Samba has released software updates to fix four security vulnerabilities that impact Samba products. A remote attacker could take advantage of these bugs and exploit unpatched systems.
Samba software is used for file and print services for all clients using the SMB/CIFS protocol.
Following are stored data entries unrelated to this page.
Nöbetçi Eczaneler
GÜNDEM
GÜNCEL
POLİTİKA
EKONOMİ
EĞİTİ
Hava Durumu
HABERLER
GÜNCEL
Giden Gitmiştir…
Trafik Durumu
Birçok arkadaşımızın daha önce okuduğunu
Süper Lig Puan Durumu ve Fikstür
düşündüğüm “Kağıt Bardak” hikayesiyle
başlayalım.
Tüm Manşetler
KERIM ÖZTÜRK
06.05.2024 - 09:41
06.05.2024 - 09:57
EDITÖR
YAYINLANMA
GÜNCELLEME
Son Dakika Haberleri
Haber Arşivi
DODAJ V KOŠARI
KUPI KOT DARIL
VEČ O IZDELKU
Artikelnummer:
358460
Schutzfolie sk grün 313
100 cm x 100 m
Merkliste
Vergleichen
Samba is used to seamlessly integrate Linux/Unix systems into Windows Active Directory environments.
The latest Samba security updates 4.10.17, 4.11.11, and 4.12.4 address four vulnerabilities CVE-2020-10730, CVE-2020-10745, CVE-2020-10760 and CVE-2020-14303.
CVE-2020-10730
One of the security updates addresses an NULL pointer de-reference and use-after-free vulnerability CVE-2020-10730 in Samba AD DC LDAP Server with ASQ, VLV and paged_results.
According to Samba, “A client combining the ‘ASQ’ and ‘VLV’ LDAP controls can cause a NULL pointer de-reference and further combinations with the LDAP paged_results feature can give a use-after-free in Samba’s AD DC LDAP server.”
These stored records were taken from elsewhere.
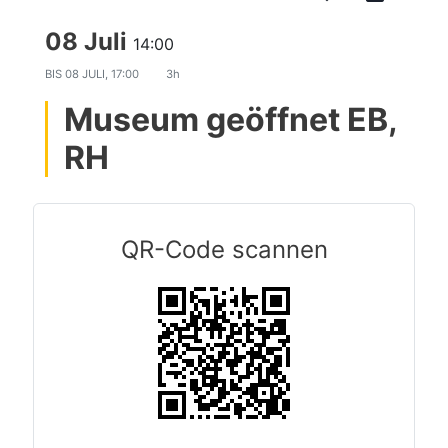
08 Juli
14:00
BIS
08 JULI, 17:00
3h
Museum geöffnet EB,
RH
QR-Code scannen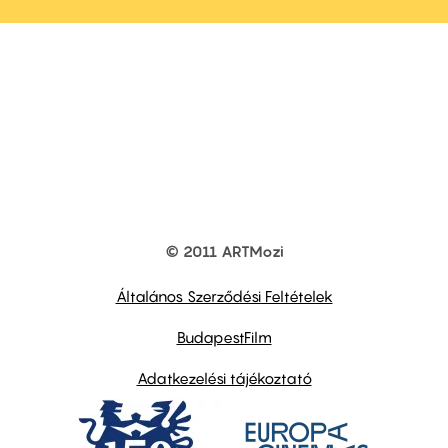
© 2011 ARTMozi
Footer
other
links
Általános Szerződési Feltételek
BudapestFilm
Adatkezelési tájékoztató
The issue is rated Medium severity and has a CVSS score of 6.5.
CVE-2020-10745
In addition, the second update fixes a vulnerability CVE-2020-10745 that could allow Parsing and packing of NBT and DNS packets to consume excessive CPU in the AD DC (only).
According to Samba, “compression of replies to NetBIOS over TCP/IP name resolution and DNS packets (which can be supplied as UDP requests) can be abused to consume excessive amounts of CPU on the Samba AD DC (only).”
The issue is rated High severity and has a CVSS score of 7.5.
CVE-2020-10760
To add, the third update fixes a LDAP Use-after-free vulnerability CVE-2020-10760 in Samba AD DC Global Catalog with paged_results and VLV.
According to Samba, “compression of replies to NetBIOS over TCP/IP name resolution and DNS packets (which can be supplied as UDP requests) can be abused to consume excessive amounts of CPU on the Samba AD DC (only).”
The issue is rated Medium severity and has a CVSS score of 6.5.
CVE-2020-14303
Finally, the fourth update addresses an Empty UDP packet DoS vulnerability CVE-2020-14303 in Samba AD DC nbtd.
According to Samba, “the AD DC NBT server in Samba 4.0 will enter a CPU spin and not process further requests once it receives a empty (zero-length) UDP packet to port 137.”
The issue is rated High severity and has a CVSS score of 7.5.